A COVID-19 foi declarada uma pandemia no início de 2020. Constatou-se, inicialmente, que as principais manifestações desse novo vírus ocorrem por meio de sintomas respiratórios e constitucionais. A tomografia do tórax foi eleita o exame de imagem para avaliar a extensão do comprometimento pulmonar e como um fator preditivo do prognóstico para a doença. No entanto, à medida que novos estudos são produzidos, o envolvimento gastrointestinal da COVID-19 torna-se mais evidente, com relatos de pacientes que manifestaram principalmente ou apenas sintomas gastrointestinais no decorrer da doença. Em alguns casos, a investigação inicial é realizada no pronto-socorro, com tomografia computadorizada do abdome. Relatamos uma série de casos de dez pacientes que compareceram ao serviço de emergência da instituição com uma queixa principal gastrointestinal e foram submetidos inicialmente a uma tomografia computadorizada de abdome como primeira investigação. Embora a maioria dos pacientes não tenha apresentado alterações significativas nas imagens abdominais, eles apresentaram achados pulmonares visualizados nas bases pulmonares, que depois foram caracterizadas como achados pulmonares típicos de COVID-19 nas tomografias de tórax subsequentes.

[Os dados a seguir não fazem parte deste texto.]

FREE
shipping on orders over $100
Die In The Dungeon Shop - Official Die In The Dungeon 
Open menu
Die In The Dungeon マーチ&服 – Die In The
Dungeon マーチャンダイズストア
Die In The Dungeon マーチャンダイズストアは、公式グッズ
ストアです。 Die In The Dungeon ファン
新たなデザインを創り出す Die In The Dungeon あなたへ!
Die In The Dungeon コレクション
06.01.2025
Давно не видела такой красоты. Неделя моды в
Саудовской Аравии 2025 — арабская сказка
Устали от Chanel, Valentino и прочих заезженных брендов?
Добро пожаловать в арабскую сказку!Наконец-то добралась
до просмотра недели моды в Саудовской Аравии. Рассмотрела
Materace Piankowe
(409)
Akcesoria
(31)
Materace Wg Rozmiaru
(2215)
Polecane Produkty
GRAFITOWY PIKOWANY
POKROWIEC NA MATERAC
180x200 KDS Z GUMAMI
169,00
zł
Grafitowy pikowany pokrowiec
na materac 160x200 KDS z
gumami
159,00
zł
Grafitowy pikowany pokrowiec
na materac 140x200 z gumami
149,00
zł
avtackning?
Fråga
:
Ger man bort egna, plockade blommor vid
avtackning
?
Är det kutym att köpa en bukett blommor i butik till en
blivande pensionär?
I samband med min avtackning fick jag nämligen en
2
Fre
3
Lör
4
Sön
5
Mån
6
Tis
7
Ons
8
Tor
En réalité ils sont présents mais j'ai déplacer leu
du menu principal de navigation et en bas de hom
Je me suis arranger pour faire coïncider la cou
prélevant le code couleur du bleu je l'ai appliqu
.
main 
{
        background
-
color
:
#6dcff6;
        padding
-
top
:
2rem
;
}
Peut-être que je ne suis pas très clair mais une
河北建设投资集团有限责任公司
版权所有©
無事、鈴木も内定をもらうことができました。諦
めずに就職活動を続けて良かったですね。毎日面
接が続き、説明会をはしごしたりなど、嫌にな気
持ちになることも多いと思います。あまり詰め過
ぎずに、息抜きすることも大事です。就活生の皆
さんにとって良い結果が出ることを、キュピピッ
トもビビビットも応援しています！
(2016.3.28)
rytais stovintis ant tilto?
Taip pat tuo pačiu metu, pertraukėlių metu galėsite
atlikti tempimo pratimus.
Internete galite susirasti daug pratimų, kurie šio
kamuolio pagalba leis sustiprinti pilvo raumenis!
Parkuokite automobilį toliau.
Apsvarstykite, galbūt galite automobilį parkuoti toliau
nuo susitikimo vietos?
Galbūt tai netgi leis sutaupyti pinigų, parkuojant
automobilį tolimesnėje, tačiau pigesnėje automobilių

Apenas um paciente apresentou achados atípicos para COVID-19 na tomografia. Todos os pacientes tiveram reação em cadeia da polimerase em tempo real positiva para o novo coronavírus. É muito importante alertar os radiologistas, principalmente os radiologistas abdominais, da possibilidade de sintomas gastrointestinais isolados no contexto da COVID-19. Além disso, deve ser um hábito para todos os radiologistas avaliar as bases pulmonares nas tomografias de abdome, local comumente afetado pela COVID-19.

COVID-19; Infecções por coronavírus; Tomografia computadorizada por raios X; Tórax/diagnóstico por imagem; Gastroenteropatias/diagnóstico por imagem; Abdome/diagnóstico por imagem

INTRODUÇÃO

A doença do novo coronavírus (COVID-19) foi inicialmente descrita em dezembro de 2019 em Wuhan, Hubei, na China. Ela se disseminou rapidamente pelo mundo e foi classificada como pandemia pela Organização Mundial de Saúde (OMS) em 11 de março de 2020. ( 11. World Health Organization (WHO) . WHO announces COVID-19 outbreak a pandemic [ Internet]. Geneva : WHO ; 2020 [ cited 12 May 2020 ]. Available from: https://www.euro.who.int/en/health-topics/health-emergencies/coronavirus-covid-19/news/news/2020/3/who-announces-covid-19-outbreak-a-pandemic
https://www.euro.who.int/en/health-topic...
)

Até o momento, as medidas primordiais contra esse novo agente são detecção precoce e isolamento de casos suspeitos. Os sintomas iniciais mais comuns descritos para a COVID-19 incluem sintomas constitucionais e respiratórios, como febre, mal-estar, tosse, coriza e dispneia. ( 22. Zu ZY , Jiang MD , Xu PP , Chen W , Ni QQ , Lu GM , et al . Coronavirus disease 2019 (COVID-19): a perspective from China . Radiology . 2020 ; 296 ( 2 ): E15 - E25 . Review . )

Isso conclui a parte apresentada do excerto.